Is Unicode compliance the same thing as universal language support?  No.  Unicode compliance means only that the software has the ability to handle documents in languages that include characters beyond the A-Z scheme used in the Latin alphabet. The complexities of searching and reviewing a multi­lingual document collection are numerous and may require advanced functionality offered in very few of the available litigation tools.

Here are the other buzzwords/concepts to know:

Compounding: Some languages, including German, Dutch, Swedish and Finnish, use compound nouns that may complicate searching. For example, without the proper search syntax, a search based on the German word Kontaktlinse (contact lens) would miss a document that included the word Kontaktlinsenverträglich­keitstest (contact lens compatibility test).  Specialized tools exist to facilitate searching individual components of compound nouns, but few litigation support tools have incorporated such technology.

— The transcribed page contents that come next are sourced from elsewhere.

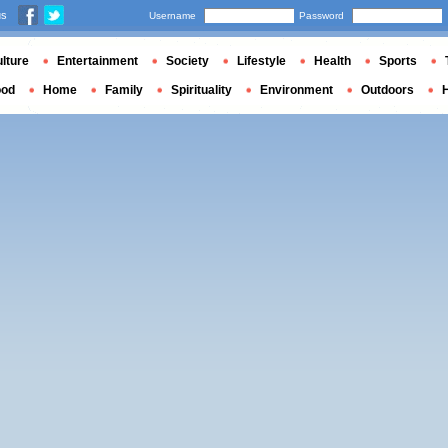
us
Username
Password
lture
Entertainment
Society
Lifestyle
Health
Sports
ood
Home
Family
Spirituality
Environment
Outdoors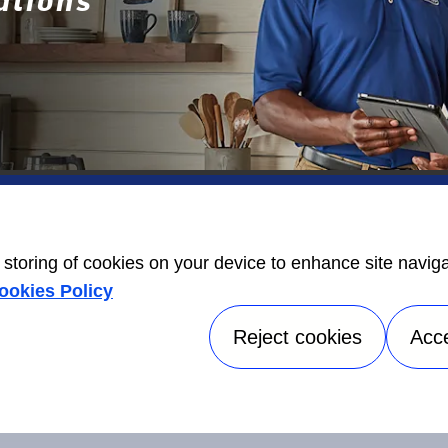
ers
Contact Us
Energy Guide
open_in_new
e storing of cookies on your device to enhance site navig
Information
ookies Policy
Label
open_in_new
Reject cookies
Acc
©2026 Carrier. All Rights Reserved.
Accessibilit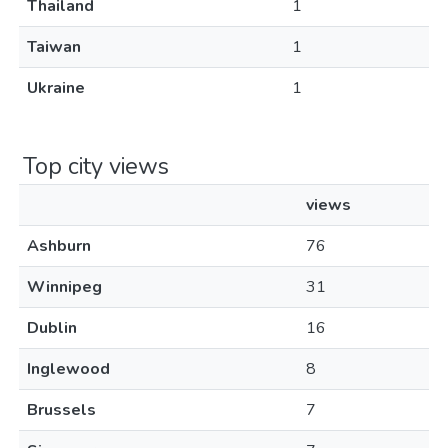
Thailand
1
Taiwan
1
Ukraine
1
Top city views
views
Ashburn
76
Winnipeg
31
Dublin
16
Inglewood
8
Brussels
7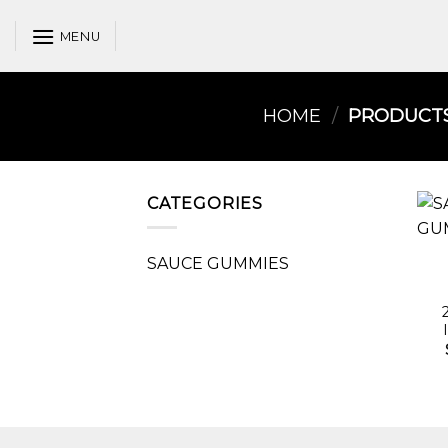
Skip
to
MENU
content
HOME
/
PRODUCTS 
CATEGORIES
SAUCE GUMMIES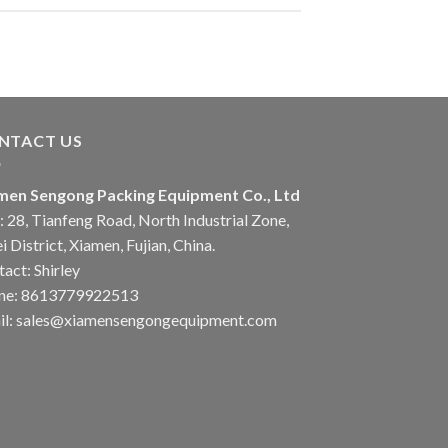
NTACT US
men Sengong Packing Equipment Co., Ltd
 28, Tianfeng Road, North Industrial Zone,
i District, Xiamen, Fujian, China.
act: Shirley
ne: 8613779922513
il: sales@xiamensengongequipment.com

Tokenization: To facilitate rapid searching on large document collections, search tools use a tokenization process to identify discrete words and add them to a searchable index. For most Asian lan­guages – which use very little punctuation, don’t insert spaces between all words, and can have the meaning of characters change based on context -the process for breaking down documents into individual words can be very complex and require language-specific dictionaries. Again, few litigation tools are sophisticated enough to accommodate the idiosyncrasies of some languages.

Canonicalization: In most languages, there are multiple ways to express a single concept. Most search engines are good at handling the most common form of this in English, the synonym. Other languages, however, have more complex systems for representing concepts in multiple ways. For example, the meaning behind a Japanese ideogram can also be “spelled out” in one of several different kana character sets or transliterated phonetically into the Latin alphabet using the romaji system.  Problems also arise from languages where nouns can take on prefixes or suffixes based on the context in which they are used. For example, in Arabic the word for “my apple” and “your apple” are represented by distinctly different canonical forms with the same fundamental meaning.

And a big issue: what role does automated document translation play in discovery?  It is not an “either/or” situation.  You need a blended approach.   Catalyst recommends using search experts fluent in the lan­guages (such as Lilliam Clementi’s firm Lingua Legal) present in the document collection.  It is reasonable for certain phases of the process such as creating search-term lists for culling, reviewing documents, and final quality control. But having a translator “shadowing” everyone on the litigation team to translate every search isn’t always practical, especially if more than one foreign language is involved.

Machine translation can help. Although notoriously inaccurate compared to a manual process, less-expensive machine translation still can assist litigators in situations where it is impractical to have a human translator standing at the ready. Although it is not advisable to conclude definitively that there are no relevant documents based on only a search of machine-translated versions of documents, it is quite reasonable to use automated translations to make first-pass culling decisions.

Overall, in dealing with foreign languages in discovery, it is important to take a proactive stance, be knowledgeable about the complexities, and ask the right questions of vendors early in the process to avoid costly mistakes in the discovery management process.